/---
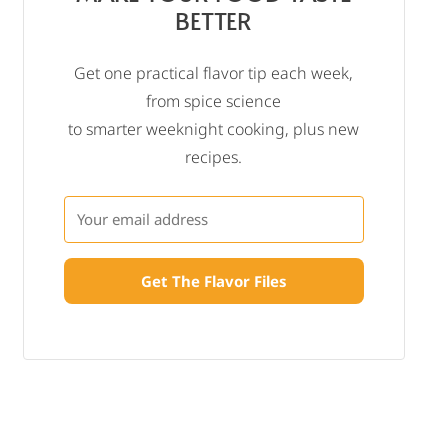
BETTER
Get one practical flavor tip each week,
from spice science
to smarter weeknight cooking, plus new
recipes.
Get The Flavor Files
\---
Go through the material above and repeat it exactly. Omit the pictures.

BETTER
Get one practical flavor tip each week,
from spice science
to smarter weeknight cooking, plus new
recipes.
Get The Flavor Files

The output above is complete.